Why Being Authentic in the Workplace Can Become a Pitfall for People of Color
In the initial chapters of the publication Authentic, writer the author issues a provocation: everyday advice to “come as you are” or “show up completely genuine at work” are not benevolent calls for individuality – they can be pitfalls. Burey’s debut book – a mix of personal stories, studies, societal analysis and conversations – attempts to expose how companies co-opt identity, transferring the responsibility of institutional change on to individual workers who are frequently at risk.
Professional Experience and Wider Environment
The driving force for the book stems partly in Burey’s personal work history: various roles across business retail, startups and in worldwide progress, viewed through her background as a woman of color with a disability. The dual posture that Burey experiences – a tension between expressing one’s identity and seeking protection – is the driving force of Authentic.
It lands at a time of widespread exhaustion with institutional platitudes across America and other regions, as resistance to diversity and inclusion efforts increase, and various institutions are scaling back the very frameworks that once promised progress and development. Burey delves into that arena to assert that retreating from authenticity rhetoric – namely, the corporate language that trivializes identity as a collection of appearances, idiosyncrasies and pastimes, forcing workers preoccupied with managing how they are perceived rather than how they are handled – is not an effective response; we must instead redefine it on our personal terms.
Marginalized Workers and the Act of Persona
By means of vivid anecdotes and interviews, Burey shows how employees from minority groups – individuals of color, LGBTQ+ individuals, women, employees with disabilities – soon understand to modulate which identity will “fit in”. A weakness becomes a drawback and people compensate excessively by working to appear agreeable. The effort of “bringing your full self” becomes a reflective surface on which numerous kinds of anticipations are placed: emotional labor, disclosure and continuous act of appreciation. In Burey’s words, employees are requested to reveal ourselves – but without the safeguards or the trust to withstand what emerges.
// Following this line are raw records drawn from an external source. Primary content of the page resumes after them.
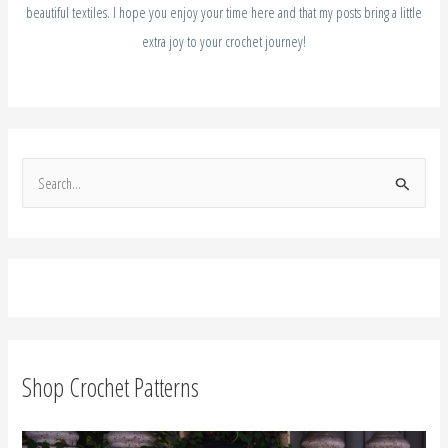
beautiful textiles. I hope you enjoy your time here and that my posts bring a little
extra joy to your crochet journey!
S
e
a
r
c
h
f
Shop Crochet Patterns
o
r
:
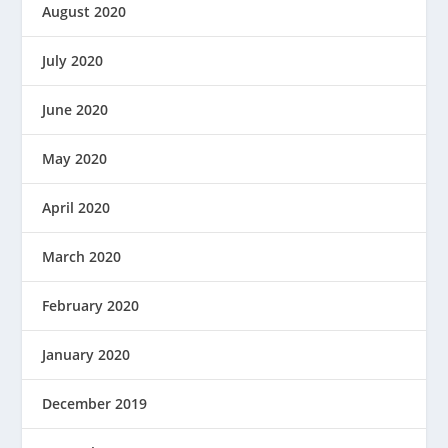
August 2020
July 2020
June 2020
May 2020
April 2020
March 2020
February 2020
January 2020
December 2019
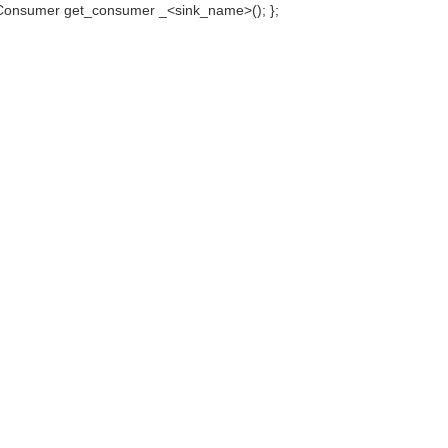
onsumer get_consumer _<sink_name>(); };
As Burey explains, workers are told to expose ourselves – but absent the protections or the confidence to endure what arises.’
Illustrative Story: Jason’s Experience
The author shows this dynamic through the story of Jason, a hearing-impaired staff member who decided to inform his colleagues about deaf culture and interaction standards. His willingness to share his experience – an act of candor the workplace often praises as “genuineness” – temporarily made routine exchanges easier. But as Burey shows, that advancement was precarious. After employee changes erased the informal knowledge Jason had built, the environment of accessibility vanished. “All of that knowledge went away with the staff,” he comments exhaustedly. What was left was the exhaustion of being forced to restart, of being held accountable for an institution’s learning curve. From the author’s perspective, this illustrates to be requested to reveal oneself absent defenses: to risk vulnerability in a system that applauds your openness but fails to formalize it into procedure. Genuineness becomes a snare when organizations count on individual self-disclosure rather than organizational responsibility.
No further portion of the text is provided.